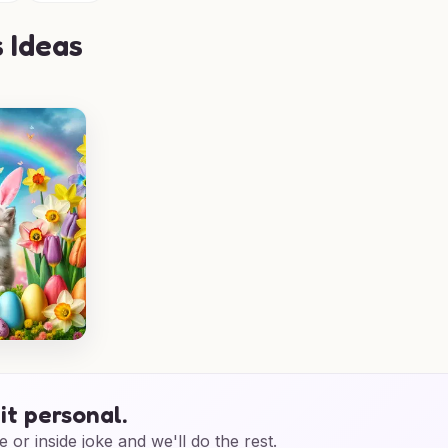
 Ideas
it personal.
e or inside joke and we'll do the rest.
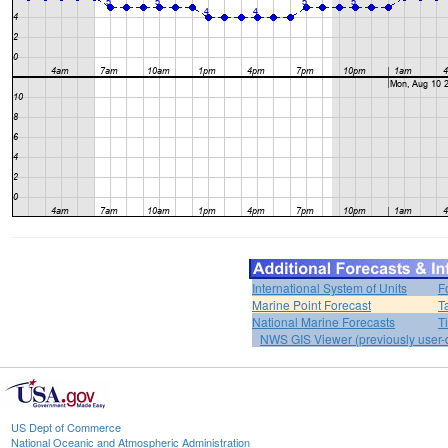
International System of Units
F
Marine Point Forecast
T
National Marine Forecasts
T
NWS GIS Viewer (previously user-d
US Dept of Commerce
National Oceanic and Atmospheric Administration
▬▬▬
■ WHAT IS EXPECTED: Only lines that contain "Marine" are needed, so copy each of them from the data.

■ RESPONSE TO THE TASK:
Marine Point Forecast
National Marine Forecasts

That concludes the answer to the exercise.